Filter the lines below, copying only those with the string "much".

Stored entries
· · · ·
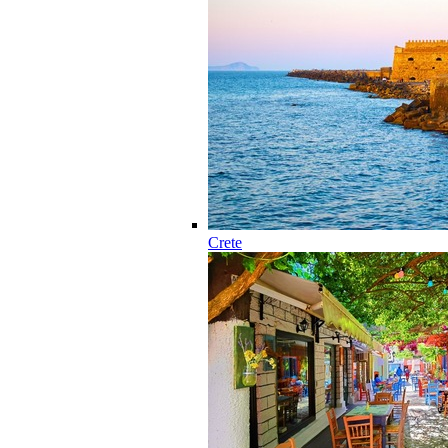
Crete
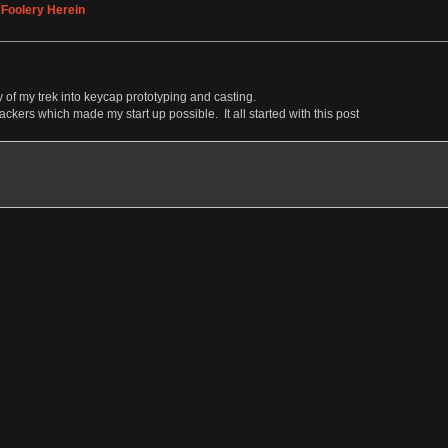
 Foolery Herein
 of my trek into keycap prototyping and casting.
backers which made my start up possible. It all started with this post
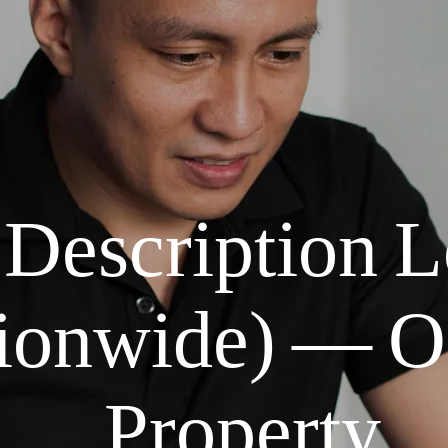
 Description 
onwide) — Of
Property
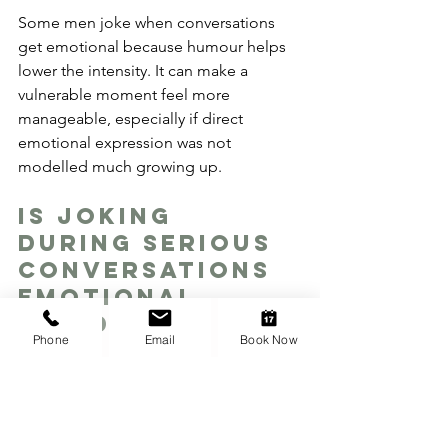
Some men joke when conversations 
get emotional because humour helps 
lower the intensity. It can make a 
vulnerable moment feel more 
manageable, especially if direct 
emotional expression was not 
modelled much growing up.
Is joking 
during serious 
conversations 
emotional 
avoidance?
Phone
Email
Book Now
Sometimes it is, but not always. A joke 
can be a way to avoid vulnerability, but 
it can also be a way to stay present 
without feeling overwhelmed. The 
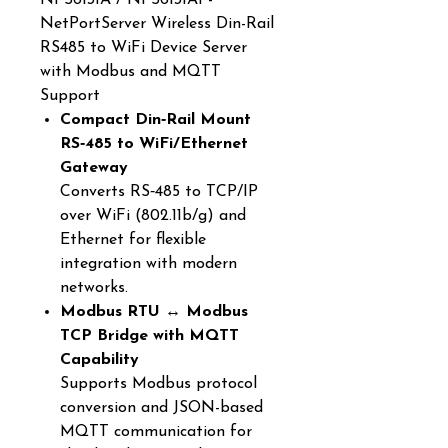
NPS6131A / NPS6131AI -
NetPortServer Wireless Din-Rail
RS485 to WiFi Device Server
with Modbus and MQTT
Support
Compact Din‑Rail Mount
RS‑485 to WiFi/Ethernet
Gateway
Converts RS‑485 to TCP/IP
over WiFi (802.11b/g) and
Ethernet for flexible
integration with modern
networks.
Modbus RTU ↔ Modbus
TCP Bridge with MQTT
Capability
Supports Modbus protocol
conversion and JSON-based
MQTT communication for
· · · ·
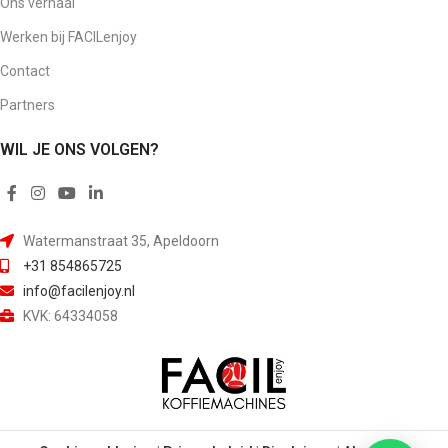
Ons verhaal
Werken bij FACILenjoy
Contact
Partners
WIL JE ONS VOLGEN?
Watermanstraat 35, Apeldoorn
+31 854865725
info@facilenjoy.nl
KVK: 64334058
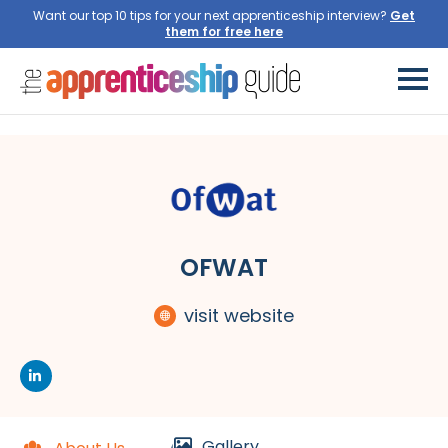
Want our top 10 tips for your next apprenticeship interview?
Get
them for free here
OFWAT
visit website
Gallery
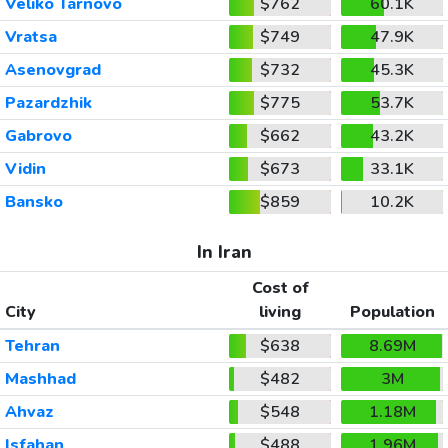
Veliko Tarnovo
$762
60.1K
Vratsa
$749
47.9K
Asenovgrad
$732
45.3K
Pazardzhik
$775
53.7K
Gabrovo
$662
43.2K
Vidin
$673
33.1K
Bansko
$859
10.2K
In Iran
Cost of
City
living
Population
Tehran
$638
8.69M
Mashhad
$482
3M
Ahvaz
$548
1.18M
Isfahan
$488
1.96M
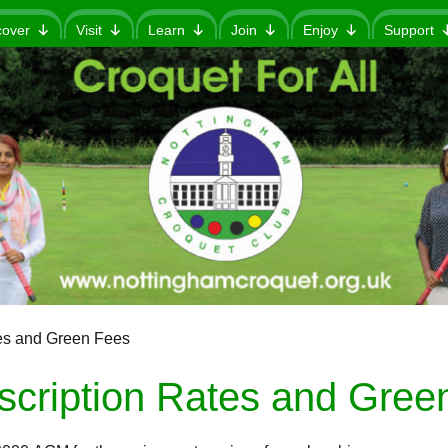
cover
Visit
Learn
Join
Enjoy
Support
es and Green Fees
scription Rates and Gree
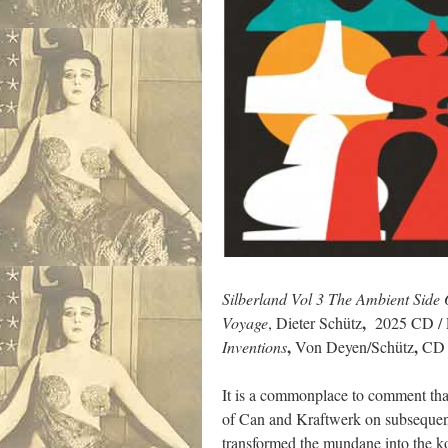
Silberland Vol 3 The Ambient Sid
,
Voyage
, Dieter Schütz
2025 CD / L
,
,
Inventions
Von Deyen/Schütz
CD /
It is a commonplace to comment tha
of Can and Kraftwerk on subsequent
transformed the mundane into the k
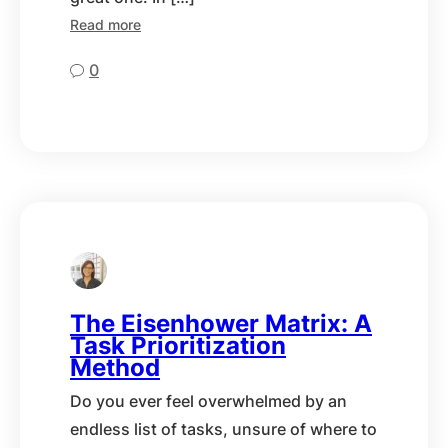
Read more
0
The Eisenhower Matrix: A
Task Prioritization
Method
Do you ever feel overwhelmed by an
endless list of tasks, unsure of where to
· · · ·
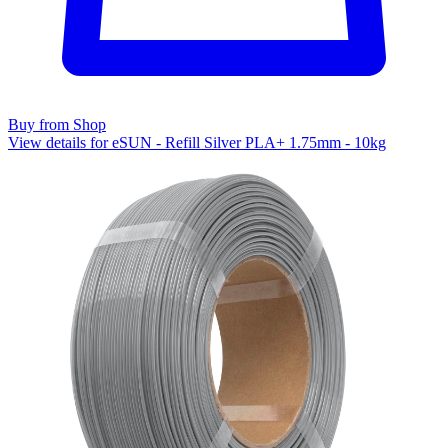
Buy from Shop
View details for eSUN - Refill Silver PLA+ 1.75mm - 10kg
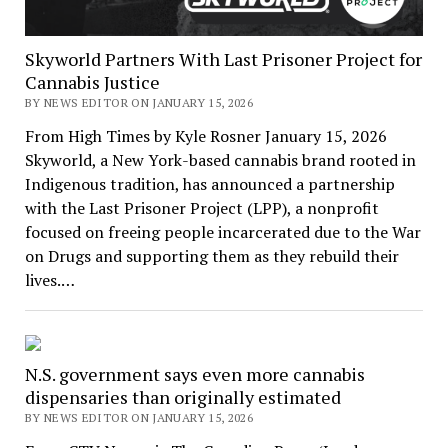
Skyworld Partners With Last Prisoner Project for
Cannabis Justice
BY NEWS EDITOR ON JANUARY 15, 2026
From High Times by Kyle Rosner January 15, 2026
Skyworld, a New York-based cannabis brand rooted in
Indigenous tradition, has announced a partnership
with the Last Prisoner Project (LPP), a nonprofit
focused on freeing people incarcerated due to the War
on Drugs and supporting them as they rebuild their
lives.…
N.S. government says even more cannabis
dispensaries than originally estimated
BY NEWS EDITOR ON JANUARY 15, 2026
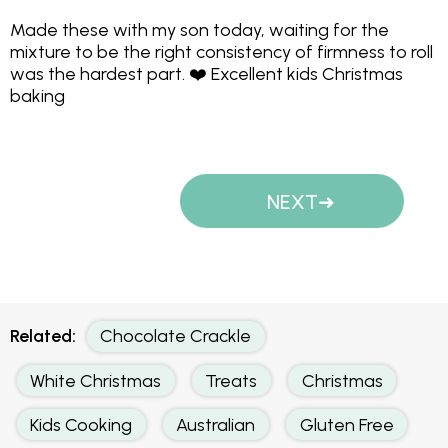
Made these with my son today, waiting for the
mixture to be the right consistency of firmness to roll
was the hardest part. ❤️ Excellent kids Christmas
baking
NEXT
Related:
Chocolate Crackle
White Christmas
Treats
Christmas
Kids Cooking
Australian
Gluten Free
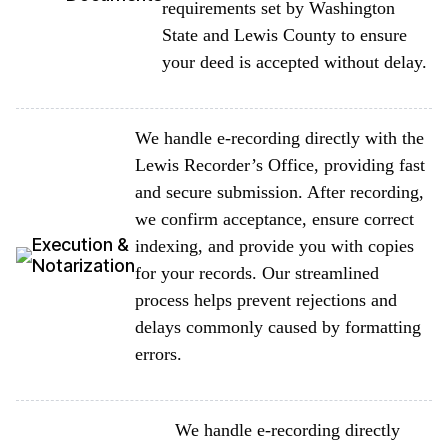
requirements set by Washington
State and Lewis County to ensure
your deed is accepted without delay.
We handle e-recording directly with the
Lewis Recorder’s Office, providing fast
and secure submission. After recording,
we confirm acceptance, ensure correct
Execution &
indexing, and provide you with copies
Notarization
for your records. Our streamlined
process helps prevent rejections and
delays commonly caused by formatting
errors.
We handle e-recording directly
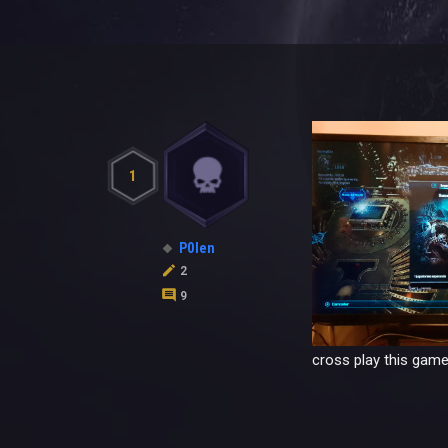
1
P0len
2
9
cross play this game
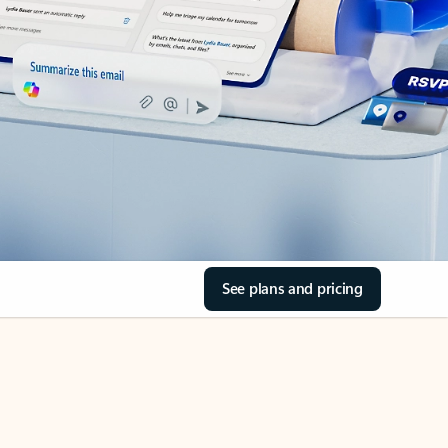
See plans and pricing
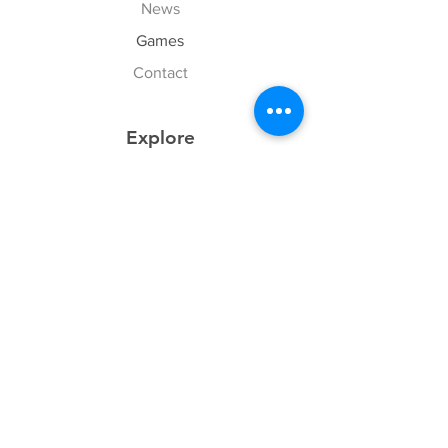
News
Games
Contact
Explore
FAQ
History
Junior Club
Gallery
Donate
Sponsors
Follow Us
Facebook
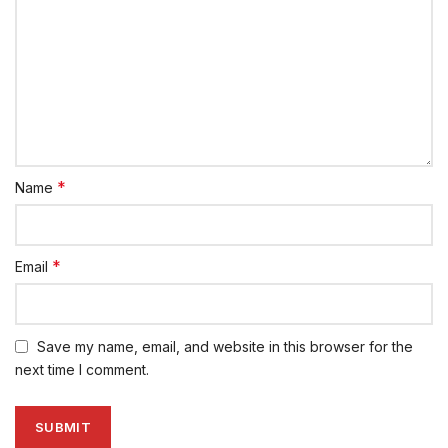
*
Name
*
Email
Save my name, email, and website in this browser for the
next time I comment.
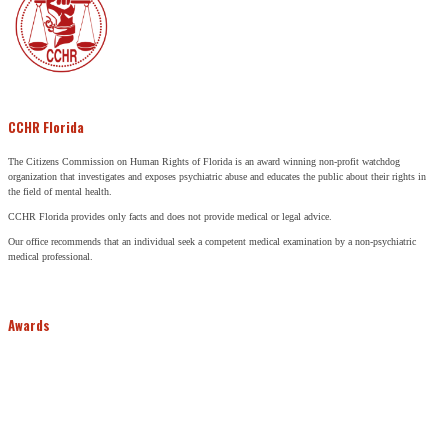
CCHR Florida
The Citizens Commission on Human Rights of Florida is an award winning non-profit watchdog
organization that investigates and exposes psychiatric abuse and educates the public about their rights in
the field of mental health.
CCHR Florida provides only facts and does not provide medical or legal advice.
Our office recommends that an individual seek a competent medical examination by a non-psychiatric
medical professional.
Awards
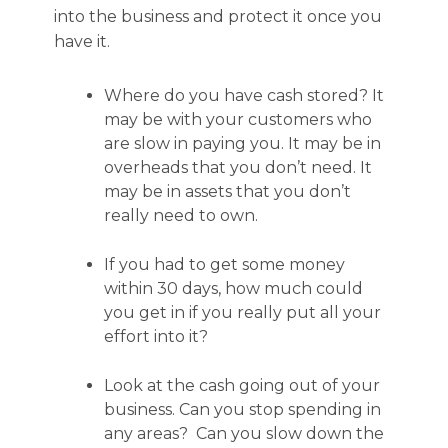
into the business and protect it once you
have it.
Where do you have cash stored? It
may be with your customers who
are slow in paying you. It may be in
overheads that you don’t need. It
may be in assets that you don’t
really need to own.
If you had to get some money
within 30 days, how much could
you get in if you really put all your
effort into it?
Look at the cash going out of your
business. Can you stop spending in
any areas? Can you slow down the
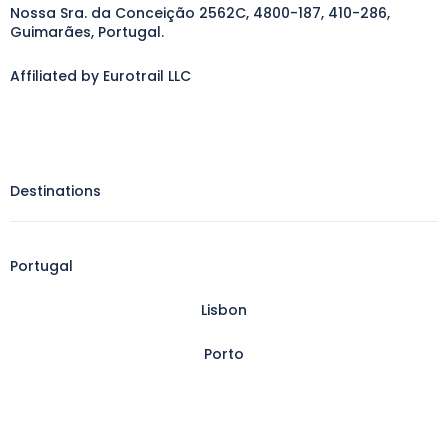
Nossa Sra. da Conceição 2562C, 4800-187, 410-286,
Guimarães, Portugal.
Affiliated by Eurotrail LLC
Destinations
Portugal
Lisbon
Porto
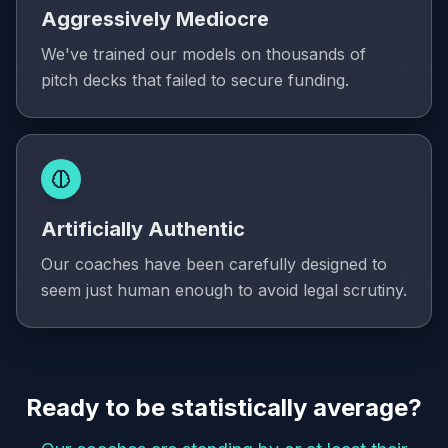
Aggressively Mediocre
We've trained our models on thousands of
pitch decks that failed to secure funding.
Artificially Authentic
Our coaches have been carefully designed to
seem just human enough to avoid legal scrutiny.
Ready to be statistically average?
· · · ·
▶ [Task answer]
modelled much growing up.
within 30 days, how much could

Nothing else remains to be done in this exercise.